[Page-level text extractions]

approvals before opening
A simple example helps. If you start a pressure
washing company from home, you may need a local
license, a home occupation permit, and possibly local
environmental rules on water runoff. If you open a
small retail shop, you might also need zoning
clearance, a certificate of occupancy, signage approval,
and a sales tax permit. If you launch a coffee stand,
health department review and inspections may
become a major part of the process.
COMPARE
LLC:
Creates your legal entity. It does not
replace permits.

WHAT THIS TASK INVOLVES
Would you mind copying all of the records exactly?

SOLUTION FOR THIS EXERCISE
approvals before opening
A simple example helps. If you start a pressure
washing company from home, you may need a local
license, a home occupation permit, and possibly local
environmental rules on water runoff. If you open a
small retail shop, you might also need zoning
clearance, a certificate of occupancy, signage approval,
and a sales tax permit. If you launch a coffee stand,
health department review and inspections may
become a major part of the process.
COMPARE
LLC:
Creates your legal entity. It does not
replace permits.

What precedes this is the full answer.